File-based deception technologies can be used as an additional security barrier when adversaries have successfully gained access to a host evading intrusion detection systems. Adversaries are detected if they access fake files. Though previous works have mainly focused on using user data files as decoys, this concept can be applied to system files. If so, it is expected to be effective in detecting malicious users because it is very difficult to commit an attack without accessing a single system file. However, it may suffer from excessive false alarms by legitimate system services such as file indexing and searching. Legitimate users may also access fake files by mistake. This paper addresses this issue by introducing a hidden interface. Legitimate users and applications access files through the hidden interface which does not show fake files. The hidden interface can also be utilized to hide sensitive files by hiding them from the regular interface. By experiments, we demonstrate the proposed technique incurs negligible performance overhead, and it is an effective countermeasure to various attack scenarios and practical in that it does not generate false alarms for legitimate applications and users.

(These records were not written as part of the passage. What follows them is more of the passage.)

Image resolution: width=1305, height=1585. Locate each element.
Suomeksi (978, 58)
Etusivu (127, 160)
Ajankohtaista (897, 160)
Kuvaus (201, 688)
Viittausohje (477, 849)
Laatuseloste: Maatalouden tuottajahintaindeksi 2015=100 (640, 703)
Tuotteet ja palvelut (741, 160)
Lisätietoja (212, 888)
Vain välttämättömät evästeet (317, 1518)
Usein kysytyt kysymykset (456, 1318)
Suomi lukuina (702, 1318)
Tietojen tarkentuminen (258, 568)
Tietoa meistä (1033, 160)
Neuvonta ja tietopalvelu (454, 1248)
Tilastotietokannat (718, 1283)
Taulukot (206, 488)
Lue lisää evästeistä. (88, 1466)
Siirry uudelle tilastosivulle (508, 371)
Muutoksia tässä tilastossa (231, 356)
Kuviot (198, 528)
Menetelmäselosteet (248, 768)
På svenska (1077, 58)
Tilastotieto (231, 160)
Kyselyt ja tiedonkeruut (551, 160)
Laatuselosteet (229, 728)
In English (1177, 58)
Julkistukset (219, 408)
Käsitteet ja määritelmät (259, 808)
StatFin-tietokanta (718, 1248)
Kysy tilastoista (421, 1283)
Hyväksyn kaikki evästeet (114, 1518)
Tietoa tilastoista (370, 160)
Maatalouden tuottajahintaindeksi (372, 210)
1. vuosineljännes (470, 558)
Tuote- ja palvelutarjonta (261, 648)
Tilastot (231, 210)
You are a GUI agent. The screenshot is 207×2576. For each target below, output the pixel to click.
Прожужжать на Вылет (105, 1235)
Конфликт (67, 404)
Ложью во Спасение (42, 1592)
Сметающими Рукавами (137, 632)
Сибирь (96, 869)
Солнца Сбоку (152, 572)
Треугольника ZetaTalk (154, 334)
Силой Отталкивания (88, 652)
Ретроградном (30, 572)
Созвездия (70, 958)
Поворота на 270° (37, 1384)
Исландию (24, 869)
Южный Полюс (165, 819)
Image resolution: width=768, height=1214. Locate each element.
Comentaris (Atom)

Abstract—As attacks against cryptocurrencies, such as stealing private keys or executing fraudulent transactions to transfer users' assets to attackers' addresses, increase, so does the significance of wallet security. There has always been a trade-off between convenience and security of various types of wallets. In this paper, we present CryptoPad, a dedicated device wallet, to address this issue. CryptoPad is a device where only pre-installed apps can run. CryptoPad is as convenient as a software wallet because a regular software wallet is installed on it. At the same time, we show that it is as secure as a hardware wallet through threat analysis.

With the increasing importance of data, the threat of malware which destroys data has been increasing. If malware acquires the highest software privilege, any attempt to detect and remove malware can be disabled. In this paper, we propose DISKSHIELD, a secure storage framework. DISKSHIELD uses Intel SGX to provide Trusted Execution Environment (TEE) to the host, implements the file system into SSD firmware that provides a Trusted Computing Base (TCB), and uses a two-way authentication mechanism to securely transfer data from the host TEE to the SSD TCB against data tampering attacks. This design frees DISKSHIELD from attacks to the kernel. To show the efficacy of DISKSHIELD, we prototyped a DISKSHIELD system by modifying Intel IPFS and developing a device file system on the Jasmine OpenSSD Platform in a Linux environment. Our results show that DISKSHIELD provides strong data tamper resistance the throughput of read and write is on average to 28%, 19% lower than IPFS.

Currently, most cryptocurrency wallets that can securely manage digital assets on blockchain networks only support a specific blockchain network. When developing a wallet that supports multiple blockchain networks, security vulnerabilities caused by a specific network are bound to spread to the entire system unless each network is separated at the system level. In this paper, we propose a cryptocurrency wallet solution that can support multiple blockchain networks simultaneously. To support multiple blockchain networks, the system is modularized by designing each module process responsible for cryptocurrency transactions to support different blockchain networks. Each module process and the functional blocks within the cryptocurrency wallet are independent processes, so even if a particular module is attacked, other functional blocks and module processes occupy independent virtual address spaces, which shows improved security. In our experiments, the cryptocurrency processing speed overhead caused by the multi-process structure is very small, around 8%.